- Developer: Realtime Associates
- Publisher: ASC Games
- Producer: Dave Warhol
- Programmer: Rick Koenig
- Composers: Dave Hayes Rod Barr
- Platform: Super NES
- Release: NA: October 1992;
- Genre: Platform
- Modes: Single-player, multiplayer

= Sküljagger: Revolt of the Westicans =

1992 video game

Sküljagger: Revolt of the Westicans is a 2D platform game released exclusively in North America for the Super Nintendo Entertainment System in 1992.

==Plot==
Westica was a nation of free individuals for thousands of years until Sküljagger and his men took over the island in less than a day.

The Kiltish army, led by Captain Lucius Khan Sküljagger, captured the island of Westica; making the citizens into their slaves. They were ruled over with an iron fist. The only day that the people felt free anymore was on Mask Day; where they would dress up in green masks and become invisible to the Kiltish army. Stories about how life was better before Sküljagger arrived proliferated freely on that one day of the year and lifted the morale of the common people of the island for the other days of the year. Storm Jaxon steals Sküljagger's magical sword so that he can free the people of Westica. When Mask Day was cancelled due to the fiasco, the Westicans decided to revolt.

After ten years of mining for gems that made Sküljagger and his crew into rich men, they were ready to take back their nation from their captors.

==Gameplay==

The player is about to confront one of the minor enemies in the game; an armored soldier with a rifle.

The video game includes a storybook-style, 80-page instruction manual that provides clues about secrets and hidden areas in the game.

The player must advance within a strict time limit or automatically lose a life in the process. Bubblegum permits players to fly and jump higher than normal. There is even a practice mode that allows the use of the bubblegum power-ups without the threat of enemies or bottomless pits to kill the player's character. Jewels allow for beneficial effects like adding seconds to the game clock, an extra life, extra protection against enemy attacks, in addition to the unlimited usage of projectile attacks with the magical sword. Having a mask makes the player completely invincible for a short period of time. Without any gems to protect the character, the player loses a life in one hit. In the two-player game, each player alternates turns.

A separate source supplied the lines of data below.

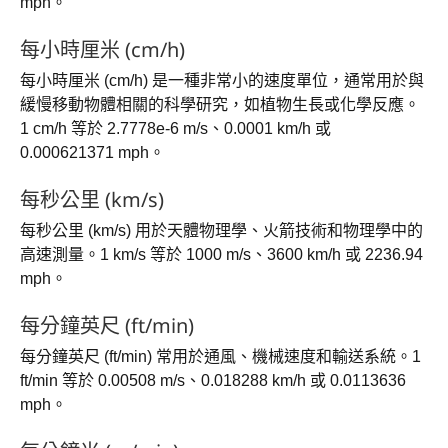
mph。
每小時厘米 (cm/h)
每小時厘米 (cm/h) 是一種非常小的速度單位，通常用於與
緩慢移動物體相關的科學研究，如植物生長或化學反應。
1 cm/h 等於 2.7778e-6 m/s、0.0001 km/h 或
0.000621371 mph。
每秒公里 (km/s)
每秒公里 (km/s) 用於天體物理學、火箭技術和物理學中的
高速測量。1 km/s 等於 1000 m/s、3600 km/h 或 2236.94
mph。
每分鐘英尺 (ft/min)
每分鐘英尺 (ft/min) 常用於通風、機械速度和輸送系統。1
ft/min 等於 0.00508 m/s、0.018288 km/h 或 0.0113636
mph。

A password system is available to resume gameplay from later levels.

==Reception==
Wizard gave the game a mixed review. They commented that the inclusion of an illustrated storybook is an inspired way to get gamers to read, and helps establish a strong connection between the player and the protagonist, but that the number of secrets embedded in the game and the storybook is excessive. They praised the "intense" backgrounds, but felt the character graphics and animation were lacking. They concluded Sküljagger to be "an interesting game that could have used a little more work ... definitely worth a look-see."

Entertainment Weekly wrote that "Parents who fret that their Nintendo-addicted kids never pick up a book should rush out to buy Sküljagger, which requires players to browse through a lengthy well-written adventure tale (included with the cartridge) in order to complete the game."

GameCola offered the game a score of 56% while Digital Press gave it a score of 40%.